Since you have enabled -Ofast it would be nice to test if the results are still correct. It does not matter how fast something is, if it is producing wrong results

If you want to be on the safer side, stick to -O3. For further reading https://gcc.gnu.org/onlinedocs/gcc/Optimize-Options.html#index-Ofast

It would be also nice to list flags you passed down to MSVC, for completeness.

igor_kavinski said:
AVX512F target but that CPU IS Cascade Lake.

Not really, not to mention with gcc you can enable only avx512f without specifying the arch.

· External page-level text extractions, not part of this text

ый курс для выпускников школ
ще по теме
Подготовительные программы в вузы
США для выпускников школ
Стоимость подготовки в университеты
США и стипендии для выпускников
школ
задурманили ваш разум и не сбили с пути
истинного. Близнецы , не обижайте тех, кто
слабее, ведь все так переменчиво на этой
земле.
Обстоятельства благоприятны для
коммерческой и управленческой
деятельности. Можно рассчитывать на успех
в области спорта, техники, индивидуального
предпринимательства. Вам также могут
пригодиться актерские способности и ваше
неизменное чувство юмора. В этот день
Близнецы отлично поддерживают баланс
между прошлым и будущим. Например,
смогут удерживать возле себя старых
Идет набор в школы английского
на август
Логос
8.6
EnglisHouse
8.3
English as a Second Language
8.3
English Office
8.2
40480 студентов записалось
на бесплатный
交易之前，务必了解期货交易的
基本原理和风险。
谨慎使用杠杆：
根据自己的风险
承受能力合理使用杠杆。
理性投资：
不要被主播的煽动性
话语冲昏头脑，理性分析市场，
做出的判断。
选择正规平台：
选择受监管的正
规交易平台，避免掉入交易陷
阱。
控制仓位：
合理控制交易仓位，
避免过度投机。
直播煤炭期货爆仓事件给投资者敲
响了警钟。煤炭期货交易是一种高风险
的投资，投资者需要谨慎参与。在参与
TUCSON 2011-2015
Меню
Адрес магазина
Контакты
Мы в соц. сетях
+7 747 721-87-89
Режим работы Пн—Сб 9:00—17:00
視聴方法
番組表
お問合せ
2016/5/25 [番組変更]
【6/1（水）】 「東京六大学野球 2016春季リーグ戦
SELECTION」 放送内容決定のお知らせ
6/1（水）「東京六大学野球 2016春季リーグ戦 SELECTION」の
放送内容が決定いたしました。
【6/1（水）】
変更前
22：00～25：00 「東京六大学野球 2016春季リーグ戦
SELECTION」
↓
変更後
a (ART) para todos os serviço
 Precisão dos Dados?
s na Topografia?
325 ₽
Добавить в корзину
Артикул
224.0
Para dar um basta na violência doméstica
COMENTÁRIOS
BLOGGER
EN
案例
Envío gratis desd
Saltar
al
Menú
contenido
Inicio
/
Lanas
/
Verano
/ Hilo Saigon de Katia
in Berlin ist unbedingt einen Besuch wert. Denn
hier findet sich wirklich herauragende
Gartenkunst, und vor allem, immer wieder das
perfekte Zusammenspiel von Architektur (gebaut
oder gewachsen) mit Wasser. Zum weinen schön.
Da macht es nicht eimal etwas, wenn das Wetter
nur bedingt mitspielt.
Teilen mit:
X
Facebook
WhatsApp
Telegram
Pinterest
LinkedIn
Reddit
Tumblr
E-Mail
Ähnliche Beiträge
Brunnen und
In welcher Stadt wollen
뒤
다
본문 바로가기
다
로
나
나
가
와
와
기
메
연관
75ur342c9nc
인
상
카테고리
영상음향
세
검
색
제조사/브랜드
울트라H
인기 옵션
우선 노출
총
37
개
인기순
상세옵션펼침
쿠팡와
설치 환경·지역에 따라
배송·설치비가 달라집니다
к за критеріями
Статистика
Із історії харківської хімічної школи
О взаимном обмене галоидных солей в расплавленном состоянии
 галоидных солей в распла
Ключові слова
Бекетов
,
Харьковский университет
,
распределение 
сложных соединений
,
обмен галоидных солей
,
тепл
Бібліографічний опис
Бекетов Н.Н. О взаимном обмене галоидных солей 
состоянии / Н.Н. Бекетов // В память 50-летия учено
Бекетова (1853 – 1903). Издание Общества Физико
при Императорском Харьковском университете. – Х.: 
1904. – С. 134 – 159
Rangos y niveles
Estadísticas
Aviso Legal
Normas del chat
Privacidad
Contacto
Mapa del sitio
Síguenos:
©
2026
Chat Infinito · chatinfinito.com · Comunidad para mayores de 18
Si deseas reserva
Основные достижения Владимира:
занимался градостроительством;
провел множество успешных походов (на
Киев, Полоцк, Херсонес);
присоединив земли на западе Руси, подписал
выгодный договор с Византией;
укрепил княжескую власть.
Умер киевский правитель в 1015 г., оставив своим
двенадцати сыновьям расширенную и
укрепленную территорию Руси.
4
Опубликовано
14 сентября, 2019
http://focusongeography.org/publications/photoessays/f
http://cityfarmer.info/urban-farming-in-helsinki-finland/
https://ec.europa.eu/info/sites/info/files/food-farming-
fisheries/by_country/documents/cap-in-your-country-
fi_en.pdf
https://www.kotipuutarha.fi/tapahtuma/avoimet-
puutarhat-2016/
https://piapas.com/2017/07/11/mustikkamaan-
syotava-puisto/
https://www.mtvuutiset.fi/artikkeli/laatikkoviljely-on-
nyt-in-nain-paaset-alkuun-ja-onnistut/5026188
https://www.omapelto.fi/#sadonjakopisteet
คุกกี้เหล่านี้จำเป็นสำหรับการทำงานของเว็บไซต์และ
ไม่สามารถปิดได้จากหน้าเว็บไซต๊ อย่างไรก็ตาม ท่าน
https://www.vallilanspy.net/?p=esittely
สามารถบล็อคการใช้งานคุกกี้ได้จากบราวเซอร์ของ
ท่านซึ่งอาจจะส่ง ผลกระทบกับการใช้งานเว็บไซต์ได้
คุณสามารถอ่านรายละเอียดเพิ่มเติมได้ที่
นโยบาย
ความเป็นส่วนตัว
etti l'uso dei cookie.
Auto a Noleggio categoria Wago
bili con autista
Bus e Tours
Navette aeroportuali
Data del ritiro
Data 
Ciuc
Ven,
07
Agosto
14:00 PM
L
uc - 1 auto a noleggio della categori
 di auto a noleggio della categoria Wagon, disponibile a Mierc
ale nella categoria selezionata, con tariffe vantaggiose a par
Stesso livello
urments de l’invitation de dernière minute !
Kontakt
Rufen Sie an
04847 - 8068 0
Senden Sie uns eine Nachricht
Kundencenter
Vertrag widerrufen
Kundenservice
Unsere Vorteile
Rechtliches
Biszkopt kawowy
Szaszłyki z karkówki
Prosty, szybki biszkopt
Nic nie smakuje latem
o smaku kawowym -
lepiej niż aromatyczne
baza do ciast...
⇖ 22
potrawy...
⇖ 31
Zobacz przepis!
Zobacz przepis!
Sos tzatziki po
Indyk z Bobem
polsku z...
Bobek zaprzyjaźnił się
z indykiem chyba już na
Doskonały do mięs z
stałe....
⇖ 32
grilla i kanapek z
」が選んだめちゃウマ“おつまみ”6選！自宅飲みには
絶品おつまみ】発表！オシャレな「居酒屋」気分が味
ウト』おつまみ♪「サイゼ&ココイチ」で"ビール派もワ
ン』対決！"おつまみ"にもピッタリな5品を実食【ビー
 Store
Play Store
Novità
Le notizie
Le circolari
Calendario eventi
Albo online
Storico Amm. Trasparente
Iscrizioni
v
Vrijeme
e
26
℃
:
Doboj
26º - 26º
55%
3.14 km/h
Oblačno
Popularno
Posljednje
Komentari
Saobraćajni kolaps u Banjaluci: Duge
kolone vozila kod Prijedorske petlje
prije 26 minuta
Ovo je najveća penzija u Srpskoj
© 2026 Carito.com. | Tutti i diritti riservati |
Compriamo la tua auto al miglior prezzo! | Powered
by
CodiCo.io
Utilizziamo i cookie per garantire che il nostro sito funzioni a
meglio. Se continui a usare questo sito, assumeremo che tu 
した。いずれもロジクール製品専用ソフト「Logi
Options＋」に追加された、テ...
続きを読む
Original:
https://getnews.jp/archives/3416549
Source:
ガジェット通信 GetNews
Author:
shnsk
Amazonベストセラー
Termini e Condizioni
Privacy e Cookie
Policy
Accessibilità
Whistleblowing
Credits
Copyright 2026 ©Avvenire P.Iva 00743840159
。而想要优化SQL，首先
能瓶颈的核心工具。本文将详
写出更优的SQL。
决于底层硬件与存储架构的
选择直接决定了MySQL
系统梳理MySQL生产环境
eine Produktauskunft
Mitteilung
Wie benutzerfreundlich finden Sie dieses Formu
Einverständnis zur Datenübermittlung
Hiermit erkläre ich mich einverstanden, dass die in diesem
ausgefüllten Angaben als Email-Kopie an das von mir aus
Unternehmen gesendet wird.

igor_kavinski · Jul 5, 2025

Ah. So more testing!

Yay?

igor_kavinski · Jul 7, 2025

MS_AT said:
It would be also nice to list flags you passed down to MSVC, for completeness.

Code:

/vlen=512 /Yu"stdafx.h" /ifcOutput "Release\" /GS /Qpar /GL /analyze- /W3 /Gy /Zc:wchar_t /Zi /Gm- /O2 /Ob2 /Fd"Release\vc143.pdb" /Zc:inline /fp:precise /D "WIN32" /D "NDEBUG" /D "_CONSOLE" /D "_UNICODE" /D "UNICODE" /errorReport:prompt /WX- /Zc:forScope /arch:AVX512 /Gd /Oy- /Oi /MD /openmp /FC /Fa"Release\" /EHsc /nologo /Fo"Release\" /Ot /Fp"Release\Dr_Ian_3DPM.pch" /diagnostics:column

MS_AT · Jul 7, 2025

igor_kavinski said:

Code:

/vlen=512 /Yu"stdafx.h" /ifcOutput "Release\" /GS /Qpar /GL /analyze- /W3 /Gy /Zc:wchar_t /Zi /Gm- /O2 /Ob2 /Fd"Release\vc143.pdb" /Zc:inline /fp:precise /D "WIN32" /D "NDEBUG" /D "_CONSOLE" /D "_UNICODE" /D "UNICODE" /errorReport:prompt /WX- /Zc:forScope /arch:AVX512 /Gd /Oy- /Oi /MD /openmp /FC /Fa"Release\" /EHsc /nologo /Fo"Release\" /Ot /Fp"Release\Dr_Ian_3DPM.pch" /diagnostics:column

If you wish to remove redundant and/or duplicate options consult with with https://learn.microsoft.com/en-us/c...iler-options-listed-by-category?view=msvc-170

Schmide · Jul 13, 2025

I did some vibe coding. (github copilot) and for the most part on my 9950x3d is memory bound. Using a std::mersenne_twister_engine for random values.

Code:

[Standard] Generated 134217728 random normalized vectors in 177.939 ms.
Vector 0: (0.453678, 0.710586, 0.537815, 1)
Vector 1: (0.121839, -0.833704, 0.538603, 1)
Vector 2: (0.80229, -0.26128, -0.536715, 1)
Vector 3: (-0.467435, 0.526024, 0.710495, 1)
Vector 4: (-0.39317, 0.833771, 0.387613, 1)
[AVX] Generated 134217728 random normalized vectors in 168.096 ms.
Vector 0: (0.720739, 0.504543, 0.475365, 1)
Vector 1: (-0.116079, -0.275841, -0.954168, 1)
Vector 2: (0.698501, 0.150877, 0.699523, 1)
Vector 3: (0.469703, 0.634067, -0.614279, 1)
Vector 4: (0.568022, -0.415479, -0.710442, 1)
[AVX-512] Generated 134217728 random normalized vectors in 161.694 ms.
Vector 0: (-0.0977937, 0.84237, 0.529952, 1)
Vector 1: (-0.257729, -0.572719, -0.778183, 1)
Vector 2: (0.662639, 0.0722229, -0.745448, 1)
Vector 3: (-0.208273, -0.940973, -0.266819, 1)
Vector 4: (-0.729976, -0.246146, 0.637611, 1)
[No Normalization] Generated 134217728 random vectors in 159.824 ms.
Vector 0: (0.155903, -0.115883, 0.138903, 1)
Vector 1: (0.89671, 0.804303, 0.444347, 1)
Vector 2: (0.915703, 0.984343, -0.692272, 1)
Vector 3: (0.310002, 0.466344, 0.993065, 1)
Vector 4: (-0.90372, 0.87979, -0.0445499, 1)
[Fixed] Generated 134217728 fixed vectors in 142.19 ms.
Vector 0: (0, 1, 2, 1)
Vector 1: (0, 1, 2, 1)
Vector 2: (0, 1, 2, 1)
Vector 3: (0, 1, 2, 1)
Vector 4: (0, 1, 2, 1)

Depending on the run they can flip places. (avx, avx512, no norm) Except for the non-vectored and fixed vectored book ending the results.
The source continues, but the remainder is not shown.